*** Begin section ***

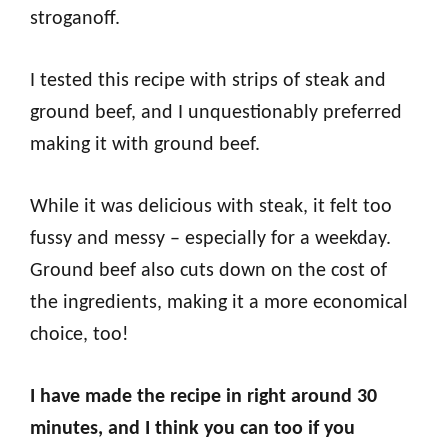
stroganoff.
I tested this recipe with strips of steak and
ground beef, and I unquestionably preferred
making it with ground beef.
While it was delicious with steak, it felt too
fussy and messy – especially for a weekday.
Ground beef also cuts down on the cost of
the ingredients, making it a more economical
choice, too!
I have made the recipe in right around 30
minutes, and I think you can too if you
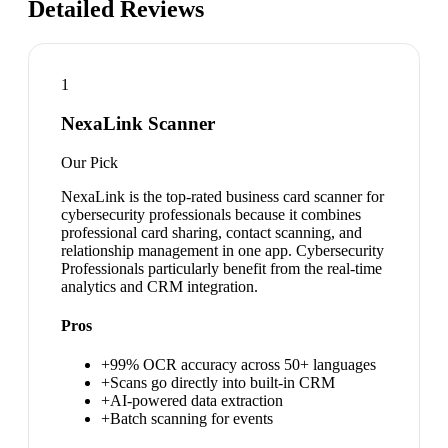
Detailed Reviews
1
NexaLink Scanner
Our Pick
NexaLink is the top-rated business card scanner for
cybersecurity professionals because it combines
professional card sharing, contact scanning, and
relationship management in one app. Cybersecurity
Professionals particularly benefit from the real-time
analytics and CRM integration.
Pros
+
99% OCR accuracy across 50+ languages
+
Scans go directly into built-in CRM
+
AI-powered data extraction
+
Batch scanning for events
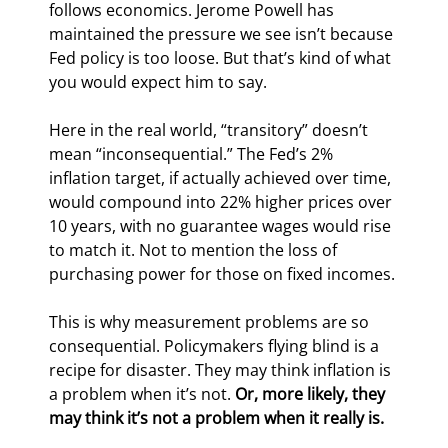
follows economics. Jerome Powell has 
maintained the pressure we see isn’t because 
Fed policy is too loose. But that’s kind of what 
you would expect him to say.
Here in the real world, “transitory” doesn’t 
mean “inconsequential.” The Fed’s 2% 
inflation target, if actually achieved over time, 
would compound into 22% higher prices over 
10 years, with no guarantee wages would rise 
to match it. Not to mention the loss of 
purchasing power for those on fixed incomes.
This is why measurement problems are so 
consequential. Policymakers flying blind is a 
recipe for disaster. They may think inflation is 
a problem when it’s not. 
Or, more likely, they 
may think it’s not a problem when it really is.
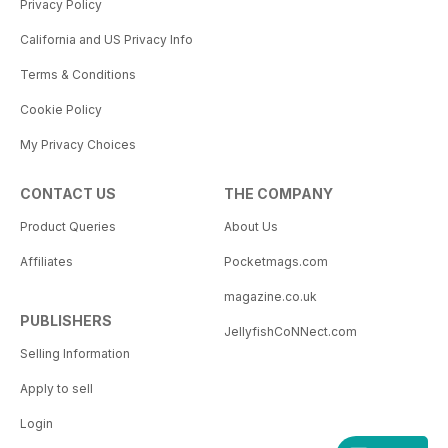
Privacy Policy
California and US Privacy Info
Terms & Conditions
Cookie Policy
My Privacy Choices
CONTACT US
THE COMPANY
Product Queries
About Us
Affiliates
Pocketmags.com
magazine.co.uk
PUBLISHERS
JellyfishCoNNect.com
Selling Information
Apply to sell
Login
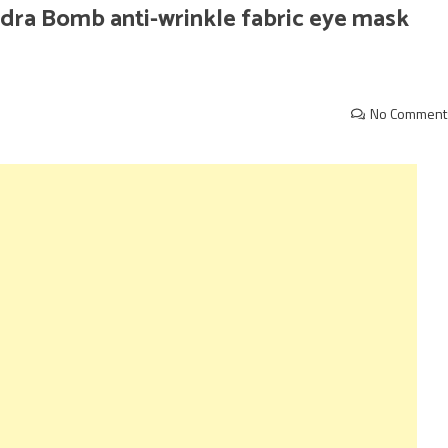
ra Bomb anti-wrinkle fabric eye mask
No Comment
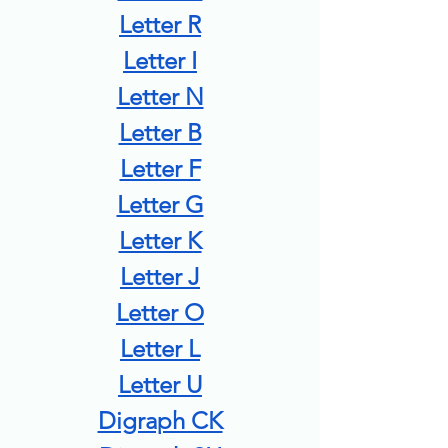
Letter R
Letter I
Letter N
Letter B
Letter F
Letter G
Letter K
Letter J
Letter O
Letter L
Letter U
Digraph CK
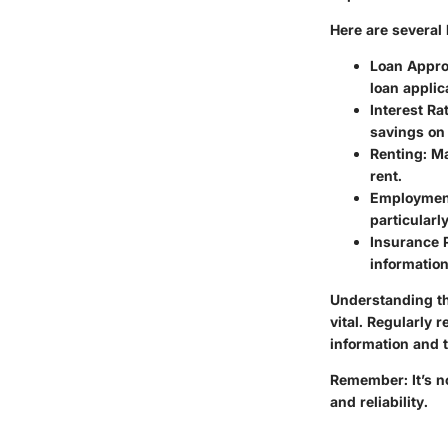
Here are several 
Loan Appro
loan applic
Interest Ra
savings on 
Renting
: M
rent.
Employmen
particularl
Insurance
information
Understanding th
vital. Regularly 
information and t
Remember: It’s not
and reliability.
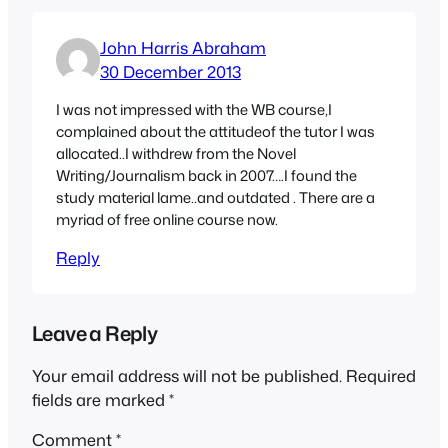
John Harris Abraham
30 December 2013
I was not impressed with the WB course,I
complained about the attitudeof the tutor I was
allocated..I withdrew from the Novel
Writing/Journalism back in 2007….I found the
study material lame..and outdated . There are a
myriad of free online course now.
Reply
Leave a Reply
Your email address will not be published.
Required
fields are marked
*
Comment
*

*** End section ***

Your objective> Look through the material and report how many of its lines hold the string "into", giving the number only.

Task response> 2